§ **INPUT RECORDS**

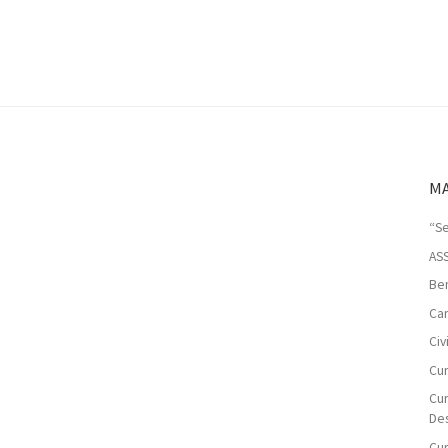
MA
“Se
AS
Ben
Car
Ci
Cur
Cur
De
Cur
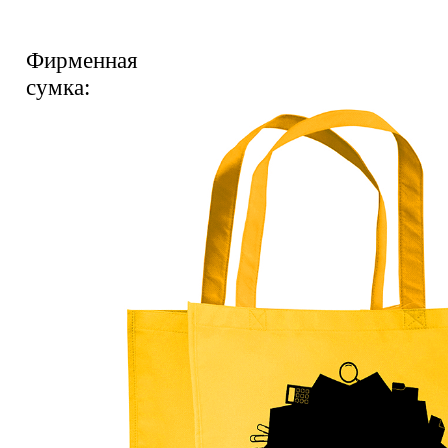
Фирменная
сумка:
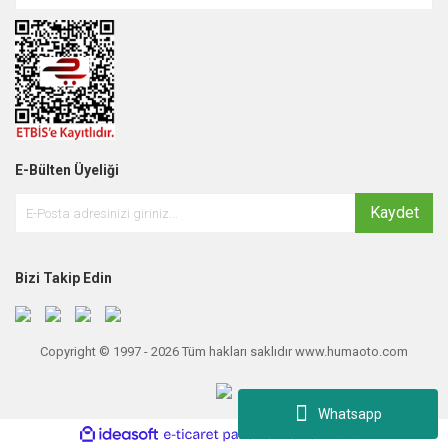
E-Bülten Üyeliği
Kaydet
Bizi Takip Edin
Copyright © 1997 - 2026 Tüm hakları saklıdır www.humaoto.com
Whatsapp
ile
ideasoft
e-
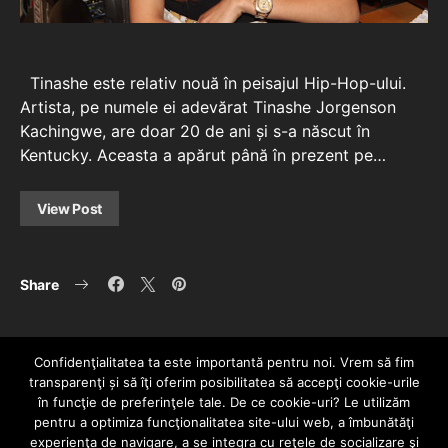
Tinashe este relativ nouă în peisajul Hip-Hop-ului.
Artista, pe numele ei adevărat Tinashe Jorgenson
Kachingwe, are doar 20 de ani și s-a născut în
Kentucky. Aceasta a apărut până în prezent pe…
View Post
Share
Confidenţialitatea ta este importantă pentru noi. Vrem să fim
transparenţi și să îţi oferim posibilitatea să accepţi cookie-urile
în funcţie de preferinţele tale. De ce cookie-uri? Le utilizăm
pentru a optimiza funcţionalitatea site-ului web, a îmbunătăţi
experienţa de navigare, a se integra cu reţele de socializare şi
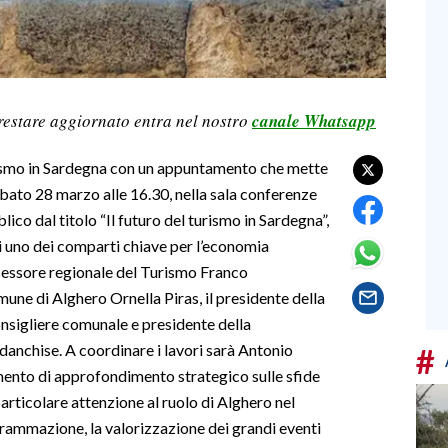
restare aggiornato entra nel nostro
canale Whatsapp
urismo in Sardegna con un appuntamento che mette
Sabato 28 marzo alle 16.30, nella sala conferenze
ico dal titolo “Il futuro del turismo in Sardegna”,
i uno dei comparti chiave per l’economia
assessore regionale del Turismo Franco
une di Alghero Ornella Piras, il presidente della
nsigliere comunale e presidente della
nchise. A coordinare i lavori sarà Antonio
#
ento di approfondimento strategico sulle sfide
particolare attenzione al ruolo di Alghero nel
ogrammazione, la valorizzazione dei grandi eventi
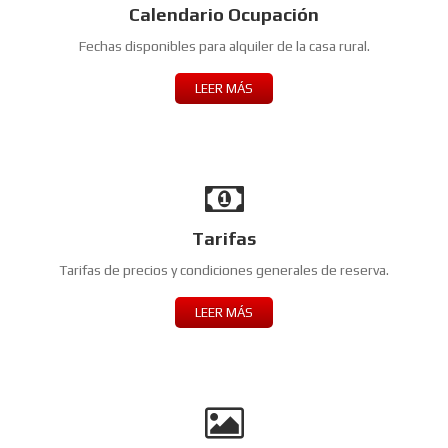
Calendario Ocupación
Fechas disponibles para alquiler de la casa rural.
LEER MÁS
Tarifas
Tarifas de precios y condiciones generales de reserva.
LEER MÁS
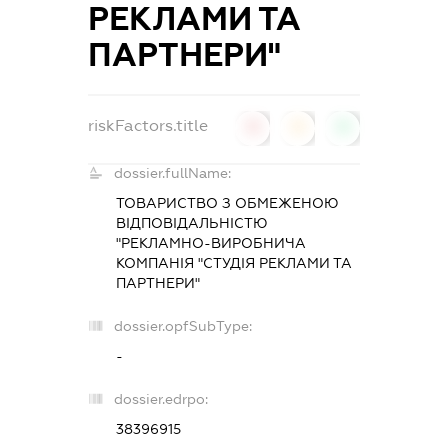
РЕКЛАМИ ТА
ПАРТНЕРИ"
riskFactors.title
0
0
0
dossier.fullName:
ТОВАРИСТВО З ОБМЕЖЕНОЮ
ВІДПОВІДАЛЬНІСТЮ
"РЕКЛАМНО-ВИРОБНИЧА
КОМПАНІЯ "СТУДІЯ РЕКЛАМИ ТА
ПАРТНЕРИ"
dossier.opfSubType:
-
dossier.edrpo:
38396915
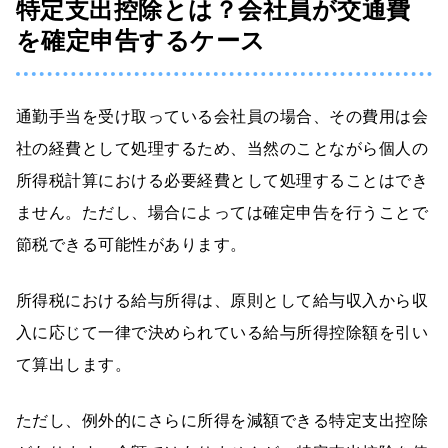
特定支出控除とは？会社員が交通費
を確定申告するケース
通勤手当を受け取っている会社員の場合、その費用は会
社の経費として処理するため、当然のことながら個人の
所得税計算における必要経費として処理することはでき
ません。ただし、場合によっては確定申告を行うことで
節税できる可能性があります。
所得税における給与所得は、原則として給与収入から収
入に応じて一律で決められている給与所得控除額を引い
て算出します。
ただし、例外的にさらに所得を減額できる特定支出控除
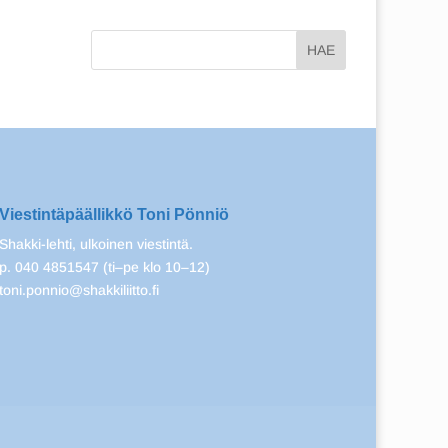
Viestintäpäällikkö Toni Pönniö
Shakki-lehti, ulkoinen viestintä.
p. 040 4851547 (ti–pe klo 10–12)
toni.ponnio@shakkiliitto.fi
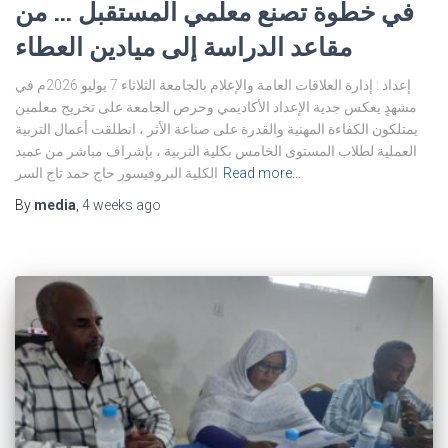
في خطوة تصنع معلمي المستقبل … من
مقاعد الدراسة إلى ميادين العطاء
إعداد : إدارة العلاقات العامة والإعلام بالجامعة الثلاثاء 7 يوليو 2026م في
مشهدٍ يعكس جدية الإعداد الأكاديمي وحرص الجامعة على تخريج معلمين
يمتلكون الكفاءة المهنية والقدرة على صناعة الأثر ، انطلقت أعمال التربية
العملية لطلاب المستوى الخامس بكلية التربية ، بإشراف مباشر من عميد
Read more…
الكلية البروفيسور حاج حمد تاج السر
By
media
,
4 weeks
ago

§ **PROMPT**
Print out the entries above word for word from the first line to the line containing "pentru a optimiza", both included, omitting the pictures.

§ **TASK RESULT**
MA
“Se
AS
Ben
Car
Ci
Cur
Cur
De
Cur
Фирменная
сумка:
E-Bülten Üyeliği
Kaydet
Bizi Takip Edin
Copyright © 1997 - 2026 Tüm hakları saklıdır www.humaoto.com
Whatsapp
ile
ideasoft
e-
Tinashe este relativ nouă în peisajul Hip-Hop-ului.
Artista, pe numele ei adevărat Tinashe Jorgenson
Kachingwe, are doar 20 de ani și s-a născut în
Kentucky. Aceasta a apărut până în prezent pe…
View Post
Share
Confidenţialitatea ta este importantă pentru noi. Vrem să fim
transparenţi și să îţi oferim posibilitatea să accepţi cookie-urile
în funcţie de preferinţele tale. De ce cookie-uri? Le utilizăm
pentru a optimiza funcţionalitatea site-ului web, a îmbunătăţi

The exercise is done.